━━━ Material provided ━━━

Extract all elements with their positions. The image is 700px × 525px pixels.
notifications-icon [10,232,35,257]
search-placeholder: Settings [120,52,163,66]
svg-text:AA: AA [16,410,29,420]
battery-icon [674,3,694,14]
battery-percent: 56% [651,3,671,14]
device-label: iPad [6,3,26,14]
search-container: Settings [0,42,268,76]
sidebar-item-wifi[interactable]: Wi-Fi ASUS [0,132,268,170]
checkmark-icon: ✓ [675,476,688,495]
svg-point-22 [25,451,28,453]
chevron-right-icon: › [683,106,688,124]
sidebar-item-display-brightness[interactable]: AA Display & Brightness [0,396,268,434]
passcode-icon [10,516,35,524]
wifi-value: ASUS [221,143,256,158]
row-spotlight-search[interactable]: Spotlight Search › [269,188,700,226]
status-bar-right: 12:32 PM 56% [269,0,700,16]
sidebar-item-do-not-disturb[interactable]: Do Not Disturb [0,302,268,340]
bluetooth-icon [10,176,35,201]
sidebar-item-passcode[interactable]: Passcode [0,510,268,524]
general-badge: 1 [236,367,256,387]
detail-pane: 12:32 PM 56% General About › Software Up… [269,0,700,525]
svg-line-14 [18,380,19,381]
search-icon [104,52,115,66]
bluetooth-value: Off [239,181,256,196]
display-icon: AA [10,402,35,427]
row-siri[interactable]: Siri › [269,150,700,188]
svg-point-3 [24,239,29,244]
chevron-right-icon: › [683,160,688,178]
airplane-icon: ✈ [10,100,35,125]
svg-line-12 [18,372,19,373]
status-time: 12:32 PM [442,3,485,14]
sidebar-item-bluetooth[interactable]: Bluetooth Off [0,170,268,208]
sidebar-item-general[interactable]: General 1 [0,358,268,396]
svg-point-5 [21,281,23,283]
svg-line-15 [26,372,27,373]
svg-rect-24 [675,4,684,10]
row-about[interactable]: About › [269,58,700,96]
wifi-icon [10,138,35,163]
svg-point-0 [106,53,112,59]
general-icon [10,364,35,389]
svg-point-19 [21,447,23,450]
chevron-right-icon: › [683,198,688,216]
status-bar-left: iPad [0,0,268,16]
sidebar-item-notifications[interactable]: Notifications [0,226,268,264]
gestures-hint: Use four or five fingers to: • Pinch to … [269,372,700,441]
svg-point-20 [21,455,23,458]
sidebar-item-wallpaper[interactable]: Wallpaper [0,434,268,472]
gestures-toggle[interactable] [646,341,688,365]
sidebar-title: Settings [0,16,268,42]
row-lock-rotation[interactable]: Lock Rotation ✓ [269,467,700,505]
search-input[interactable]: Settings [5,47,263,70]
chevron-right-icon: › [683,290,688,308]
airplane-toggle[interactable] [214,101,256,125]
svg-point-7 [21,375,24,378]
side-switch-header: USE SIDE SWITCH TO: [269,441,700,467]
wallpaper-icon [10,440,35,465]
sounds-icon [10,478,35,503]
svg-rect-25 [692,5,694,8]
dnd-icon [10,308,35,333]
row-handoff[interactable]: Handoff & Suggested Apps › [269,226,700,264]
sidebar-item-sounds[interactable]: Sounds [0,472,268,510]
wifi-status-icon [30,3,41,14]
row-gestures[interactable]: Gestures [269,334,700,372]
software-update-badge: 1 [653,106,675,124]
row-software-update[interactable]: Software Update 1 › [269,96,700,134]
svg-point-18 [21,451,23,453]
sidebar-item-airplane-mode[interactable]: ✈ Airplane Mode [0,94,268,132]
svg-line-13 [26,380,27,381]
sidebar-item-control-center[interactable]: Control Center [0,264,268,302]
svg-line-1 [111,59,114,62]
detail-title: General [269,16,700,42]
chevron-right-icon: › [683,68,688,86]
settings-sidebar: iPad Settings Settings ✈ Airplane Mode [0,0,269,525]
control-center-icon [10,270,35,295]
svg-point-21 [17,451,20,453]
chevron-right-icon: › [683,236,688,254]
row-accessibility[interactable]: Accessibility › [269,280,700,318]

━━━
━━━ Material provided ━━━

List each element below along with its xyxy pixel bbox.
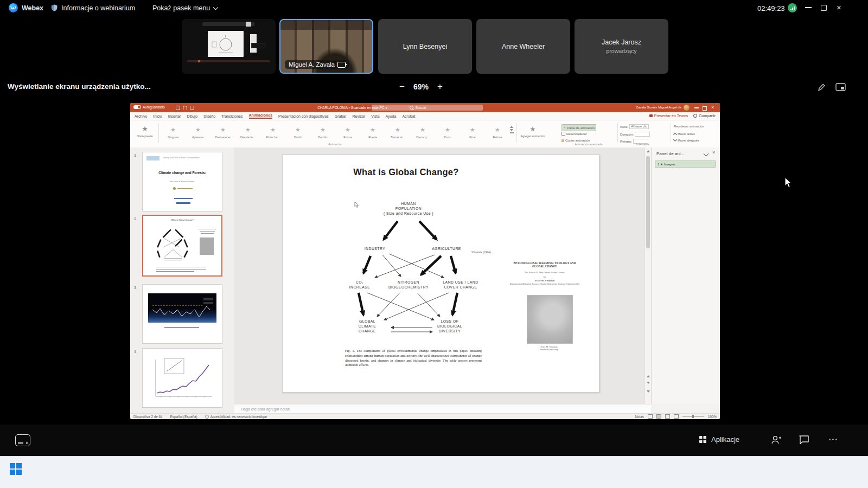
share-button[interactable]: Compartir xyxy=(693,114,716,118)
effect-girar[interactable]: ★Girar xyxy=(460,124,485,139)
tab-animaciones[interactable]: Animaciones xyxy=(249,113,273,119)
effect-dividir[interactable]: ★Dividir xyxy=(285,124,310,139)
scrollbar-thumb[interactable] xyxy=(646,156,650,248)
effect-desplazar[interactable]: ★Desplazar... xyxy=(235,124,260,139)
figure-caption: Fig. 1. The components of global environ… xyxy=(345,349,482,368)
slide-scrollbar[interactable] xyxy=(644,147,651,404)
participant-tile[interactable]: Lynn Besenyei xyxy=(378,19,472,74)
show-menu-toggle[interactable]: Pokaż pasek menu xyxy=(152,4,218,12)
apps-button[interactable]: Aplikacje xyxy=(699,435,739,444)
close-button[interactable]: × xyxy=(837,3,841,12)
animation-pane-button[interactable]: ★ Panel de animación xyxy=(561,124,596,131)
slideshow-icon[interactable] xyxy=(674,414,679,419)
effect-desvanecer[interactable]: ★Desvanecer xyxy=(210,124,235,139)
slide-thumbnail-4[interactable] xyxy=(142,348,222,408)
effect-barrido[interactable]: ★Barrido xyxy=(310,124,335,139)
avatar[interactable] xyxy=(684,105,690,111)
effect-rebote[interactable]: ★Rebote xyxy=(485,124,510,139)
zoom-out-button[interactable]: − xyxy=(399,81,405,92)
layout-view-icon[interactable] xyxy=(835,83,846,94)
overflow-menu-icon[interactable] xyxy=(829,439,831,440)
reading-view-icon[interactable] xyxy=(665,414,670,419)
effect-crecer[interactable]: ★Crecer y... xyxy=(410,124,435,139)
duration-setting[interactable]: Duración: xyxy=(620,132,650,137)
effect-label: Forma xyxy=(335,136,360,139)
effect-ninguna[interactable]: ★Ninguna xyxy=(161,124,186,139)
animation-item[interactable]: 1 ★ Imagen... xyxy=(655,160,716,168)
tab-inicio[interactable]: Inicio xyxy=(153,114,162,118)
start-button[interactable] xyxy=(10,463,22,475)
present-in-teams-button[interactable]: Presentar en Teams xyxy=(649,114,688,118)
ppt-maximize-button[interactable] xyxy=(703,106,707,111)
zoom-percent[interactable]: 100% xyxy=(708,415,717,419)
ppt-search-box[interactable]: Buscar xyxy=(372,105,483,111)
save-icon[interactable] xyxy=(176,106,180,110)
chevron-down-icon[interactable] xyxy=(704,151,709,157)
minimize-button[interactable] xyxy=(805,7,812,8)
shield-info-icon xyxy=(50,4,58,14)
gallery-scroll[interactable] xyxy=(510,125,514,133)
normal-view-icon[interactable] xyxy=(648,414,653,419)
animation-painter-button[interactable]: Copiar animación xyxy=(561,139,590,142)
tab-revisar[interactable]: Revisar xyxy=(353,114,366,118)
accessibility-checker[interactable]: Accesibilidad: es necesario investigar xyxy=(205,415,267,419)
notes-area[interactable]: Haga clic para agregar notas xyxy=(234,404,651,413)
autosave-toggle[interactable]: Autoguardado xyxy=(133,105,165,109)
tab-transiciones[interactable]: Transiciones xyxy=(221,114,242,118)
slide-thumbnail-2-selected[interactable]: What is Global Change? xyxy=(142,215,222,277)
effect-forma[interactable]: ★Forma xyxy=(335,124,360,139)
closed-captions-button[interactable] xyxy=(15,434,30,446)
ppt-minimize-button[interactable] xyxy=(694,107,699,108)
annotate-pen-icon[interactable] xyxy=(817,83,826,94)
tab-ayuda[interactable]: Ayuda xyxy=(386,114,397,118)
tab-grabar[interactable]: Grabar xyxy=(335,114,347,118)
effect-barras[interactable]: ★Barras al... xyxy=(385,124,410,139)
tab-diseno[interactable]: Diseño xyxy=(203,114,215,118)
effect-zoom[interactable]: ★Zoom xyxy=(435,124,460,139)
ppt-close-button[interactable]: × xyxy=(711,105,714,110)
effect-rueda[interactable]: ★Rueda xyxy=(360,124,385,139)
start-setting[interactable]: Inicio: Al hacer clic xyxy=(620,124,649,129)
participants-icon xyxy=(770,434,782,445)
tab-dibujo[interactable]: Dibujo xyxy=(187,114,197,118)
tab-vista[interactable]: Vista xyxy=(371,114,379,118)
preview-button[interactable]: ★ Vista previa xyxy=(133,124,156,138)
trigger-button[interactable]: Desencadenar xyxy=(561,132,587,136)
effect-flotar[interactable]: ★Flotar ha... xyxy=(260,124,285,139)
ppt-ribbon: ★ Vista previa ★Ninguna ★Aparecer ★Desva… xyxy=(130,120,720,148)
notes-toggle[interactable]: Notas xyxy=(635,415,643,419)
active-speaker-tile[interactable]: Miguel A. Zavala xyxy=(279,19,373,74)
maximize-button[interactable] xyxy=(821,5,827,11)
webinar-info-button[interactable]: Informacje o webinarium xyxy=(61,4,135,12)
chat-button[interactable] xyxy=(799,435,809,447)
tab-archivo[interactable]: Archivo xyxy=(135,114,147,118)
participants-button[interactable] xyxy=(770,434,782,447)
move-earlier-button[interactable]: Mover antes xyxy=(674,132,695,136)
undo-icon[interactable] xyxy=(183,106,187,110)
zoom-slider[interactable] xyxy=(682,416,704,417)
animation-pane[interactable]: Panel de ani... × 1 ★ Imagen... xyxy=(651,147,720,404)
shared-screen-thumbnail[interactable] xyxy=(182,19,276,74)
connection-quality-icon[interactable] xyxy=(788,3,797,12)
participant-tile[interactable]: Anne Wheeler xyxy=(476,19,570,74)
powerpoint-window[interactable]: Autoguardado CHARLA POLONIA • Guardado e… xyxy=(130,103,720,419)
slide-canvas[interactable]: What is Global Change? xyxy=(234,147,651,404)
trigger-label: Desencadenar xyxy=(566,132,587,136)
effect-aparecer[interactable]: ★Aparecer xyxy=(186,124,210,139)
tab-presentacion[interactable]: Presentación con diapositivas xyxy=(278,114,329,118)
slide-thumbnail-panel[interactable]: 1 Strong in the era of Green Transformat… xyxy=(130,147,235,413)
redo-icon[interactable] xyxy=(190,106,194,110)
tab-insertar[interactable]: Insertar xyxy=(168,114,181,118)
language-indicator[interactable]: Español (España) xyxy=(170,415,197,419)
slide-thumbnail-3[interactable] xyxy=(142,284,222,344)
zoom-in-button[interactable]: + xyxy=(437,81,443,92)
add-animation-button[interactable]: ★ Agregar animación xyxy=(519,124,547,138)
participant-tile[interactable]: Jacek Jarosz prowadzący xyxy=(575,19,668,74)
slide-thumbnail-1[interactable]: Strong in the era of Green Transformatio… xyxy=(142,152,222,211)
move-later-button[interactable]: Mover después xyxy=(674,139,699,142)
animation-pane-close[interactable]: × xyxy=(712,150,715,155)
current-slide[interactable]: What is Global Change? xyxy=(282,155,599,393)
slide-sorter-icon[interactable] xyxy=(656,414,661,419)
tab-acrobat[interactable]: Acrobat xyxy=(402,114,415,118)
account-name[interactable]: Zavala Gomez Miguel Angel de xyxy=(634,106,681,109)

━━━

Lines above with the string "clic" need to be found and copied.

## Solution to this task
notes-area[interactable]: Haga clic para agregar notas xyxy=(234,404,651,413)
start-setting[interactable]: Inicio: Al hacer clic xyxy=(620,124,649,129)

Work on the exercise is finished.